## Dataset entries
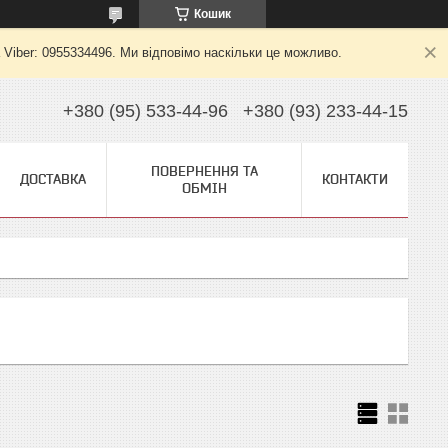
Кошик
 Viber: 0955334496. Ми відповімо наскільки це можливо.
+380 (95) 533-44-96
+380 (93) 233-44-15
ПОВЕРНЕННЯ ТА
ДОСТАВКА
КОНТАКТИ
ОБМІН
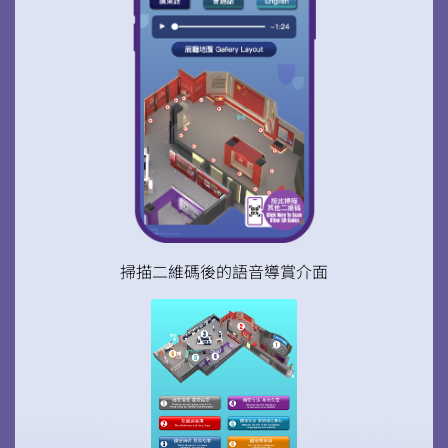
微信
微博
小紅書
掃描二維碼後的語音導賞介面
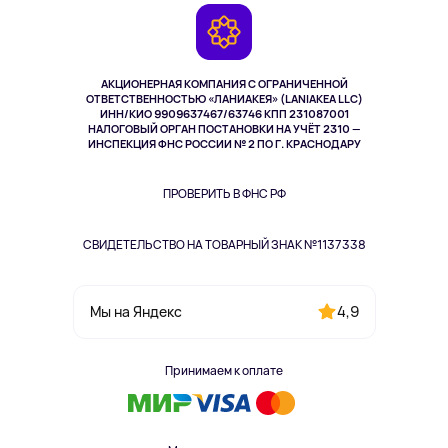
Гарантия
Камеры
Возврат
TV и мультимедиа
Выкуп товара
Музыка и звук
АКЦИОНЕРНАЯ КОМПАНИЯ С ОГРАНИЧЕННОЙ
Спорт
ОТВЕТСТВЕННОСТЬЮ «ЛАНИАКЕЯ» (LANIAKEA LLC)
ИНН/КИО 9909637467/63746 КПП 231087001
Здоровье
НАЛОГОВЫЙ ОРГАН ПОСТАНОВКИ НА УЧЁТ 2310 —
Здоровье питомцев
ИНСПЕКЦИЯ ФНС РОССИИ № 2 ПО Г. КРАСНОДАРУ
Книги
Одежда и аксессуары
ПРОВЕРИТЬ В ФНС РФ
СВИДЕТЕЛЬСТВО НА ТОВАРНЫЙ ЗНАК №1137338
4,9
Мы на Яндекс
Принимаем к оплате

## Problem details
Every line from the line containing "Выкуп товара" to the last line of the material above must be repeated exactly, and no other line.

## Exercise response
Выкуп товара
Музыка и звук
АКЦИОНЕРНАЯ КОМПАНИЯ С ОГРАНИЧЕННОЙ
Спорт
ОТВЕТСТВЕННОСТЬЮ «ЛАНИАКЕЯ» (LANIAKEA LLC)
ИНН/КИО 9909637467/63746 КПП 231087001
Здоровье
НАЛОГОВЫЙ ОРГАН ПОСТАНОВКИ НА УЧЁТ 2310 —
Здоровье питомцев
ИНСПЕКЦИЯ ФНС РОССИИ № 2 ПО Г. КРАСНОДАРУ
Книги
Одежда и аксессуары
ПРОВЕРИТЬ В ФНС РФ
СВИДЕТЕЛЬСТВО НА ТОВАРНЫЙ ЗНАК №1137338
4,9
Мы на Яндекс
Принимаем к оплате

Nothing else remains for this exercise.